■ **Exercise details**: Could you copy every line of the data that contains the word "culinary"?

Transcribed page contents:
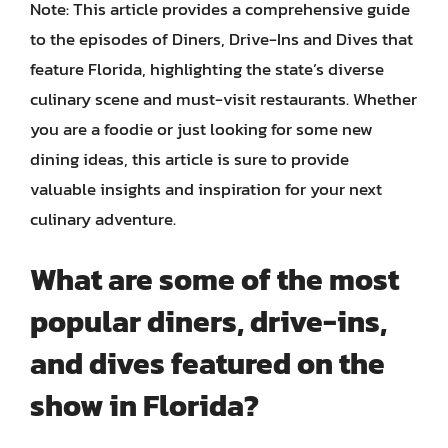
Note: This article provides a comprehensive guide
to the episodes of Diners, Drive-Ins and Dives that
feature Florida, highlighting the state’s diverse
culinary scene and must-visit restaurants. Whether
you are a foodie or just looking for some new
dining ideas, this article is sure to provide
valuable insights and inspiration for your next
culinary adventure.
What are some of the most
popular diners, drive-ins,
and dives featured on the
show in Florida?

■ **Solution**:
culinary scene and must-visit restaurants. Whether
culinary adventure.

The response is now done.